While America’s post-9/11 Islam fixation filled some people with dread, others were filled with curiosity.

“Many people realized, maybe for the first time, that, ‘Hey, there are mosques in our town,’ ” says Diana Eck, a comparative religion professor at Harvard University and director of the Pluralism Project, which documents America’s religious landscape.

As interest in American Muslims surged, many Muslim leaders went to great lengths to explain Islam to outsiders and to develop partnerships beyond the Muslim community – often, for the first time.

“Before 9/11, most mosques were fairly insular. Today, most mosques, if not all, have intensive programs of reaching out and having dialogues,” says Imam Rahman, who helped found the Interfaith Community Church in Seattle.

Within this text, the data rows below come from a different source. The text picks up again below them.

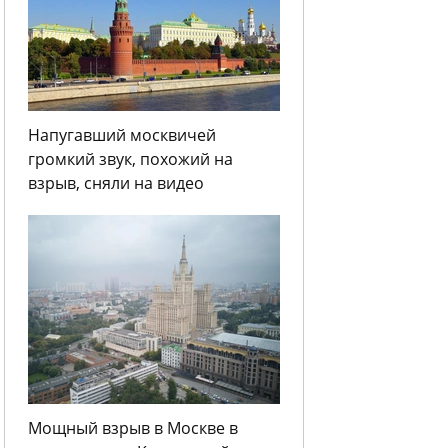
Напугавший москвичей
громкий звук, похожий на
взрыв, сняли на видео
Мощный взрыв в Москве в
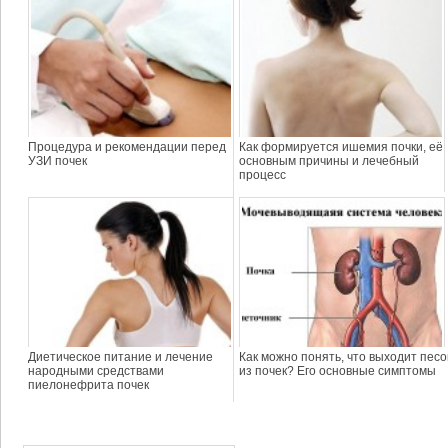
Процедура и рекомендации перед
Как формируется ишемия почки, её
УЗИ почек
основным причины и лечебный
процесс
Диетическое питание и лечение
Как можно понять, что выходит песо
народными средствами
из почек? Его основные симптомы
пиелонефрита почек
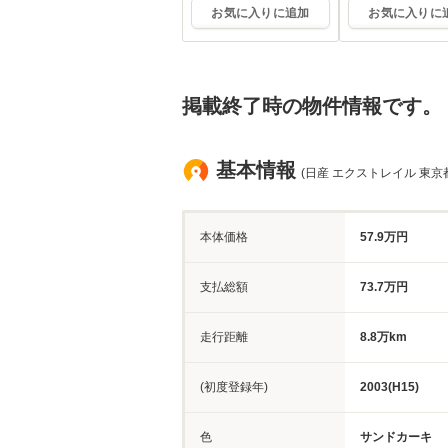
お気に入りに追加
お気に入りに
掲載終了時の物件情報です。
基本情報
(日産 エクストレイル 東京
本体価格
57.9万円
支払総額
73.7万円
走行距離
8.8万km
(初度登録年)
2003(H15)
色
サンドカーキ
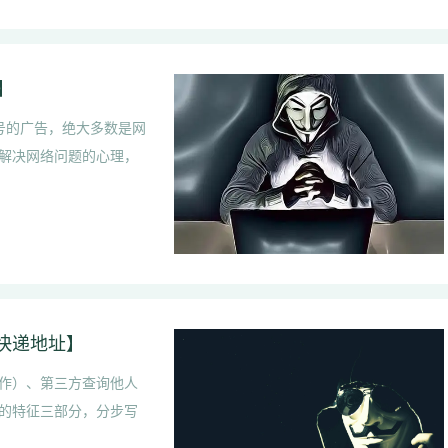
】
旗号的广告，绝大多数是网
解决网络问题的心理，
快递地址】
作）、第三方查询他人
的特征三部分，分步写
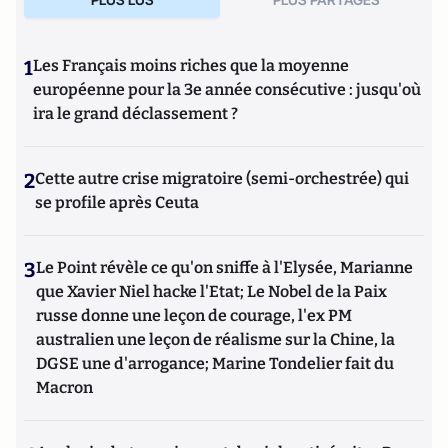
1
Les Français moins riches que la moyenne
européenne pour la 3e année consécutive : jusqu'où
ira le grand déclassement ?
2
Cette autre crise migratoire (semi-orchestrée) qui
se profile après Ceuta
3
Le Point révèle ce qu'on sniffe à l'Elysée, Marianne
que Xavier Niel hacke l'Etat; Le Nobel de la Paix
russe donne une leçon de courage, l'ex PM
australien une leçon de réalisme sur la Chine, la
DGSE une d'arrogance; Marine Tondelier fait du
Macron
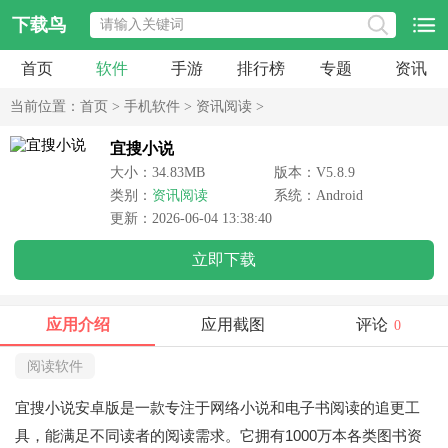
下载鸟
首页
软件
手游
排行榜
专题
资讯
当前位置：
首页
>
手机软件
>
资讯阅读
>
宜搜小说
大小：34.83MB
版本：V5.8.9
类别：
资讯阅读
系统：Android
更新：2026-06-04 13:38:40
立即下载
应用介绍
应用截图
评论
0
阅读软件
宜搜小说安卓版是一款专注于网络小说和电子书阅读的追更工
具，能满足不同读者的阅读需求。它拥有1000万本各类图书资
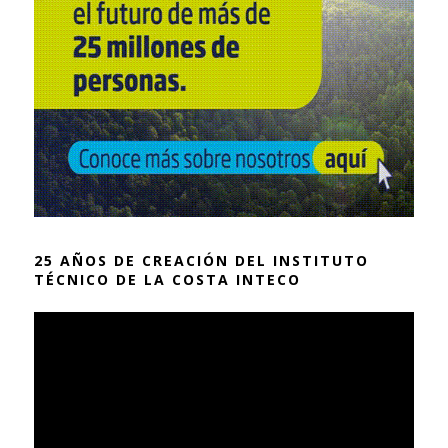
25 AÑOS DE CREACIÓN DEL INSTITUTO
TÉCNICO DE LA COSTA INTECO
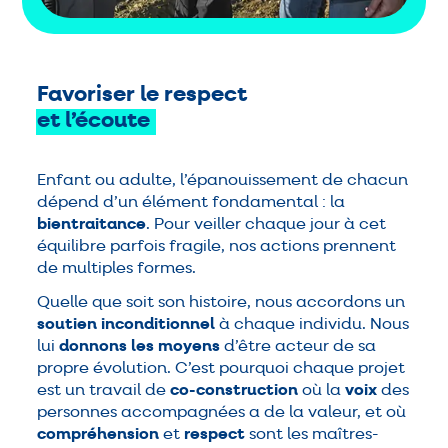
Favoriser le respect
et
l’écoute
Enfant ou adulte, l’épanouissement de chacun
dépend d’un élément fondamental : la
bientraitance
. Pour veiller chaque jour à cet
équilibre parfois fragile, nos actions prennent
de multiples formes.
Quelle que soit son histoire, nous accordons un
soutien inconditionnel
à chaque individu. Nous
lui
donnons les moyens
d’être acteur de sa
propre évolution. C’est pourquoi chaque projet
est un travail de
co-construction
où la
voix
des
personnes accompagnées a de la valeur, et où
compréhension
et
respect
sont les maîtres-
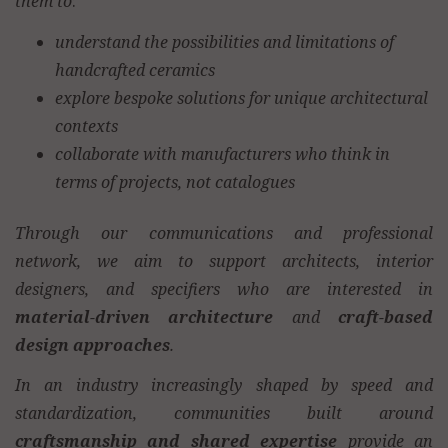
them to
:
understand the possibilities and limitations of
handcrafted ceramics
explore bespoke solutions for unique architectural
contexts
collaborate with manufacturers who think in
terms of projects, not catalogues
Through our communications and professional
network, we aim to support architects, interior
designers, and specifiers who are interested in
material-driven architecture
and
craft-based
design approaches
.
In an industry increasingly shaped by speed and
standardization, communities built around
craftsmanship and shared expertise
provide an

In the weeks immediately after Sept. 11, mosques and Islamic community centers around the country held open houses. Then, in 2008, a multinational group of 138 Muslim scholars, called Common Word, invited senior Christian leaders to Yale University to discuss commonalities among their faiths.

Real-world collaboration

Interfaith interaction can sometimes amount to little more than religious show-and-tell: you show me your strange rituals, and I’ll show you mine. But often, the theological icebreaking leads to real-world collaboration.

In Seattle, Falcon, Rahman and Pastor Mackenzie, who lecture and publish as the Interfaith Amigos, decided to turn their talk into action. They joined various interfaith service projects – including one where the men worked with the congregants of an evangelical megachurch to build a Habitat for Humanity home for a Muslim family.

In an area of Brooklyn, New York known as “Little Pakistan,” a local entrepreneur founded a nonprofit agency in early 2002 to serve low-income South Asians and Muslims, including many who were detained after 9/11.

Since then, the group has expanded its mission to serve non-Muslims and has worked with Jewish and Christian leaders on several initiatives, including a public health campaign, hate crime prevention, and youth leadership training. In August, the group honored rabbis and pastors at a series of public iftar dinners during the Islamic holy month of Ramadan.

Successful interfaith coalitions must focus on shared concerns, rather than theological differences, says Mohammad Razvi, founder of the Brooklyn nonprofit, known as the Council of Peoples Organization.